• [Task to complete] Every line from the one with "Обновление в" to the one with "Kauno Dokas в Лит", including those two, is to be copied exactly; all other lines of the entries below are left out.
───── Stored data
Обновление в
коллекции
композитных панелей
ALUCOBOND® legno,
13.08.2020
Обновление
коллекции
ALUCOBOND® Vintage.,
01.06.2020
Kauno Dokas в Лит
──────────
───── Stored data
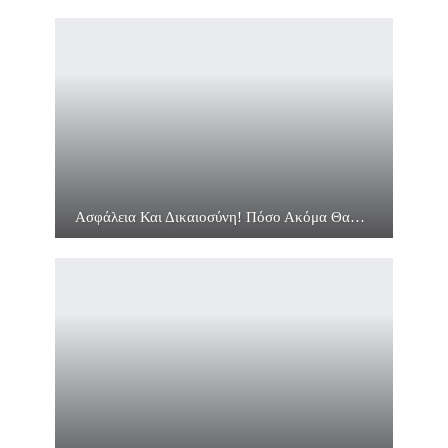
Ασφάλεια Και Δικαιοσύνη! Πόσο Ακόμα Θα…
──────────
───── Stored data
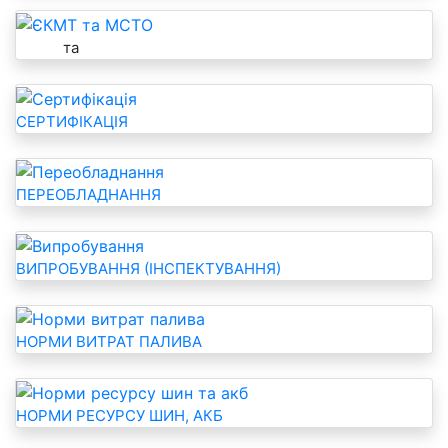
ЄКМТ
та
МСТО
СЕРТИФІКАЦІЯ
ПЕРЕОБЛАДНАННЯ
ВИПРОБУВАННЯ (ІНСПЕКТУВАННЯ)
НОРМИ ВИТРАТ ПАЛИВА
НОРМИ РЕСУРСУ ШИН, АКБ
──────────
• [Answer space]
Обновление в
коллекции
композитных панелей
ALUCOBOND® legno,
13.08.2020
Обновление
коллекции
ALUCOBOND® Vintage.,
01.06.2020
Kauno Dokas в Лит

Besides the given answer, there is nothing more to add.